### WHAT THE TASK ASKS
Look below for the line that contains "Screenshot is 1024x1545.", then copy it and each following line exactly, through and including the line that contains "[Pinterest social link] (634, 398)".

──────── TASK DATA

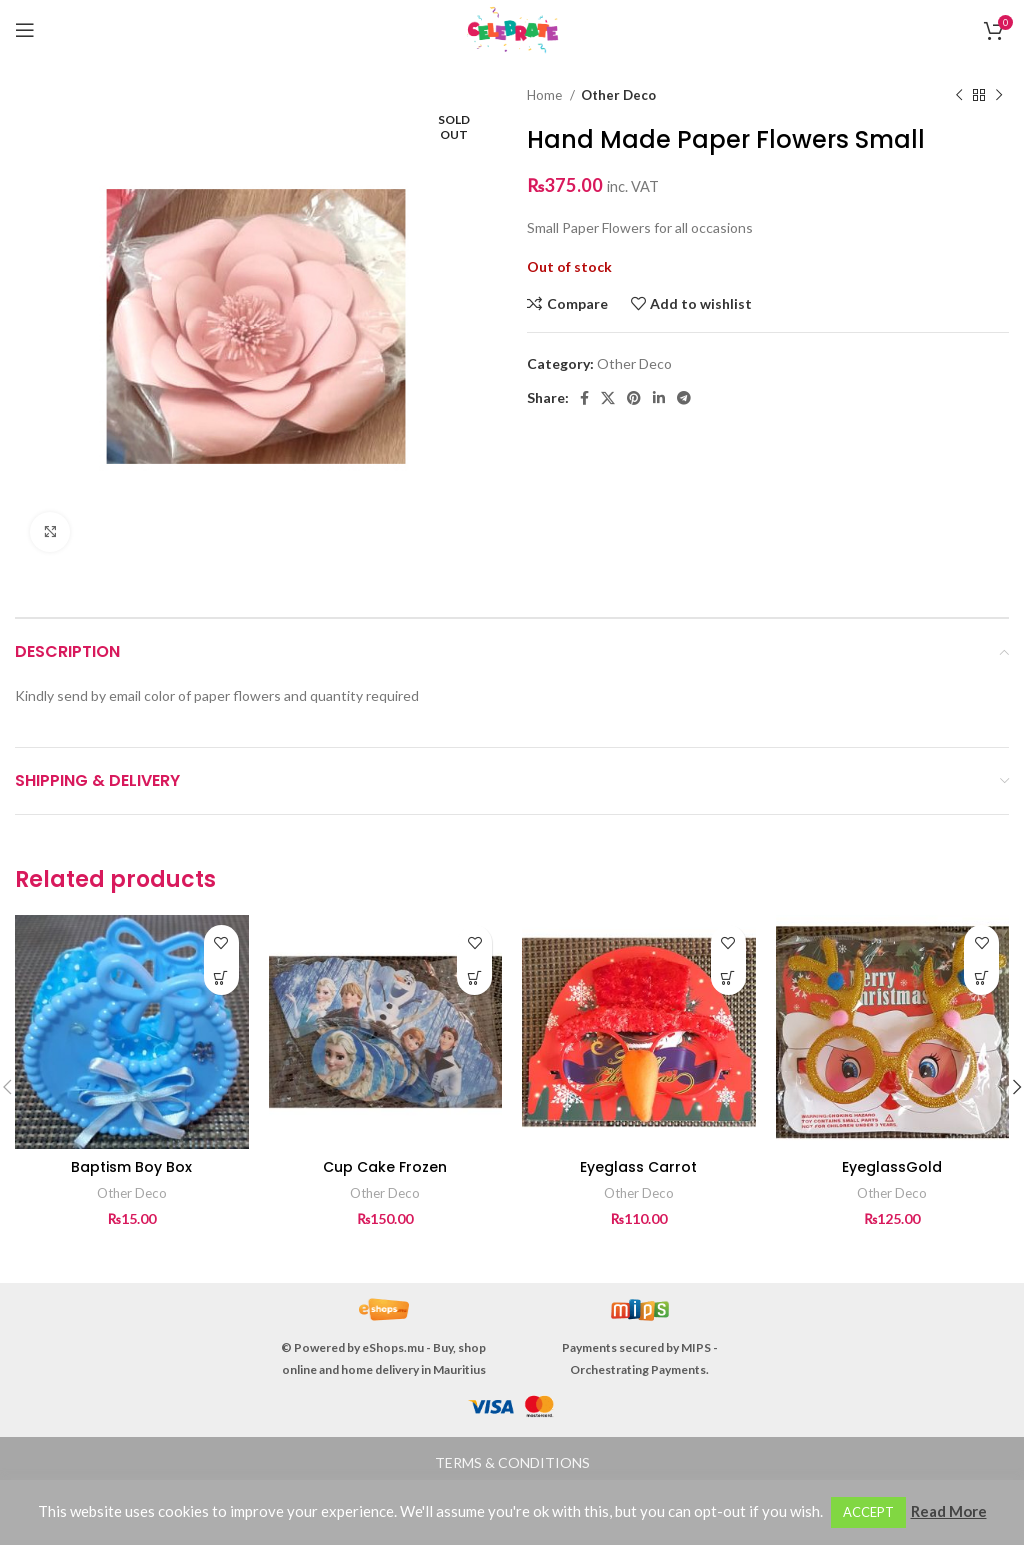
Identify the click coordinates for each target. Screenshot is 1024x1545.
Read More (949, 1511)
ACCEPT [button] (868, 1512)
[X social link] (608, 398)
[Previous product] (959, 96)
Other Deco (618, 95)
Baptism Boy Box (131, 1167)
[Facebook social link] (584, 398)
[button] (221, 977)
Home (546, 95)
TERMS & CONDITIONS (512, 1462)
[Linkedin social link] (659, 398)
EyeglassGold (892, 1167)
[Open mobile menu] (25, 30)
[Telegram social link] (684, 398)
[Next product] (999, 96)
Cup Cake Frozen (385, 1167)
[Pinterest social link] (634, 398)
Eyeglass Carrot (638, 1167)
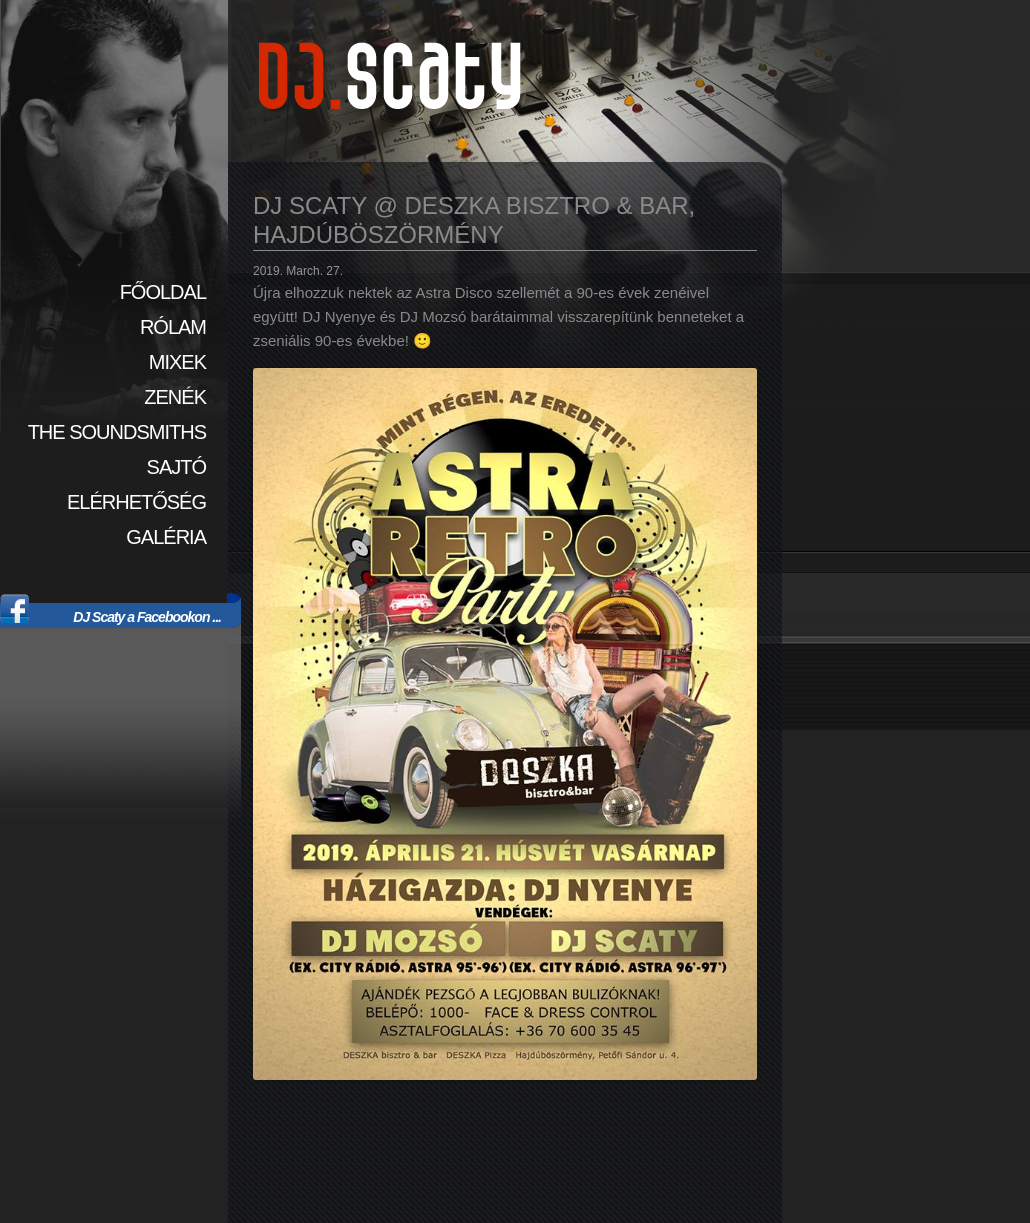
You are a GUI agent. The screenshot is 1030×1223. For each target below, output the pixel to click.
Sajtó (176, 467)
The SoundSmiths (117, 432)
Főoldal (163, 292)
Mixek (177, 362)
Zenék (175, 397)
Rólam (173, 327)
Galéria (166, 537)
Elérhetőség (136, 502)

────────────────
──────── TASK DATA

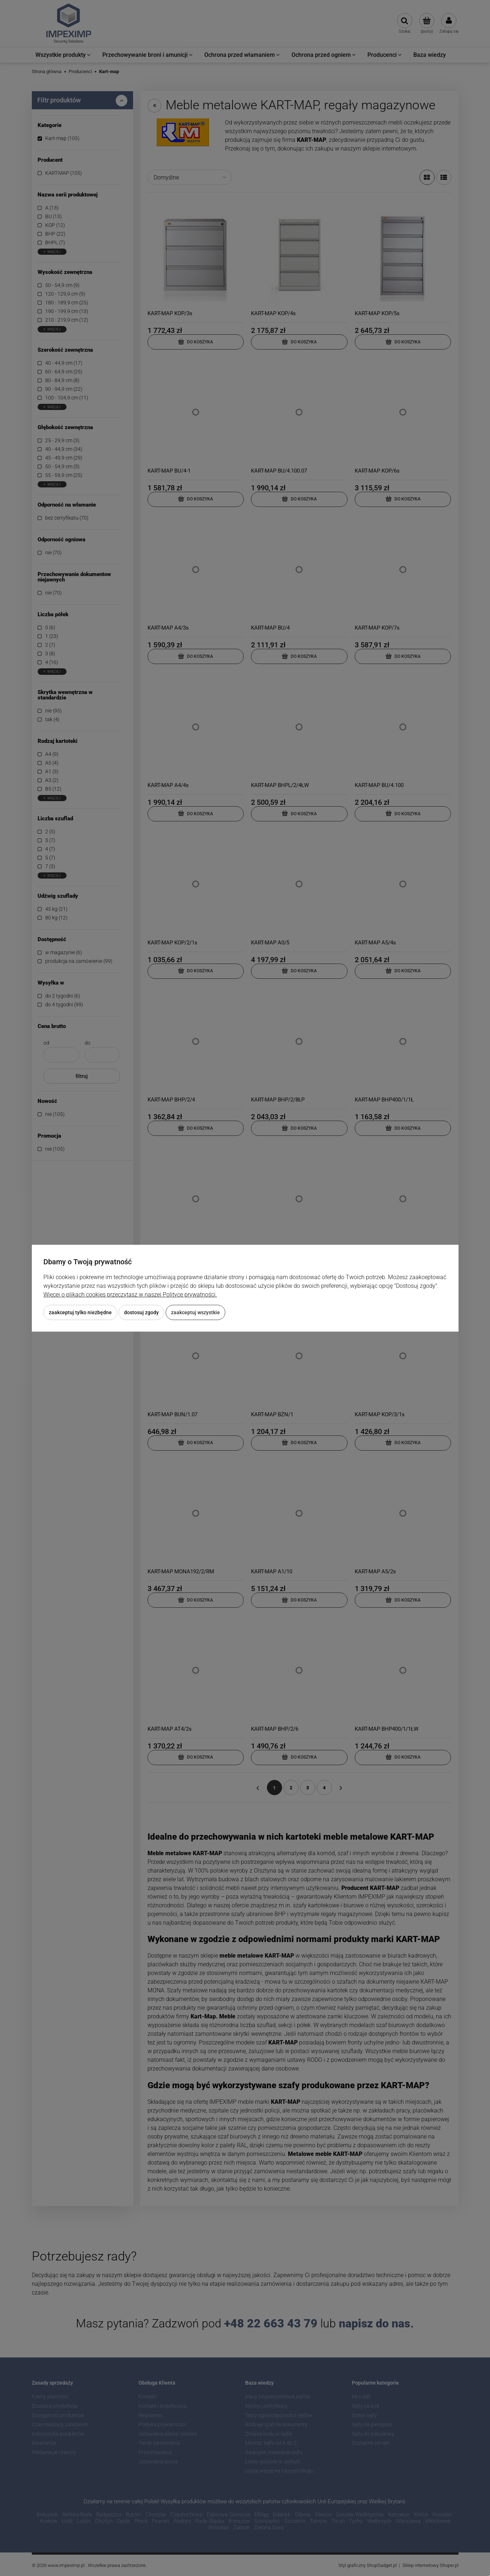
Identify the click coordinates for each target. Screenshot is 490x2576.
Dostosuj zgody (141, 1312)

────────────────
──────── TASK DATA

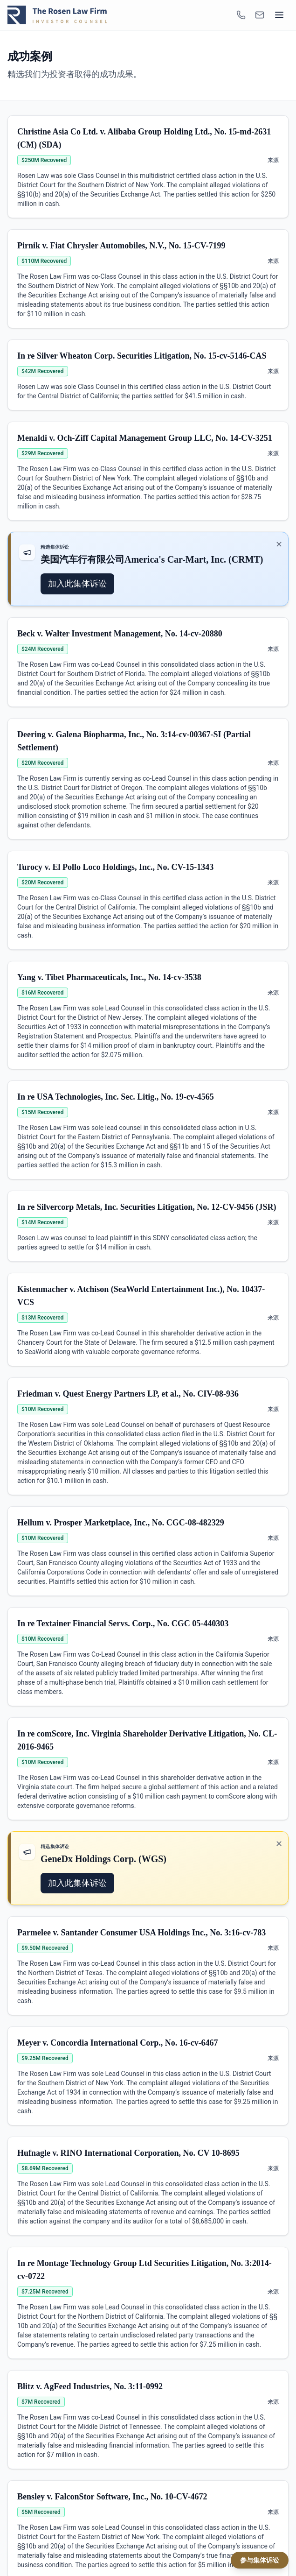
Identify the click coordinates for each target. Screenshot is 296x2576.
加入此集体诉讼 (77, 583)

────────────────

### RESULT FOR THIS TASK
Identify the click coordinates for each target. Screenshot is 1024x1545.
Read More (949, 1511)
ACCEPT [button] (868, 1512)
[X social link] (608, 398)
[Previous product] (959, 96)
Other Deco (618, 95)
Baptism Boy Box (131, 1167)
[Facebook social link] (584, 398)
[button] (221, 977)
Home (546, 95)
TERMS & CONDITIONS (512, 1462)
[Linkedin social link] (659, 398)
EyeglassGold (892, 1167)
[Open mobile menu] (25, 30)
[Telegram social link] (684, 398)
[Next product] (999, 96)
Cup Cake Frozen (385, 1167)
[Pinterest social link] (634, 398)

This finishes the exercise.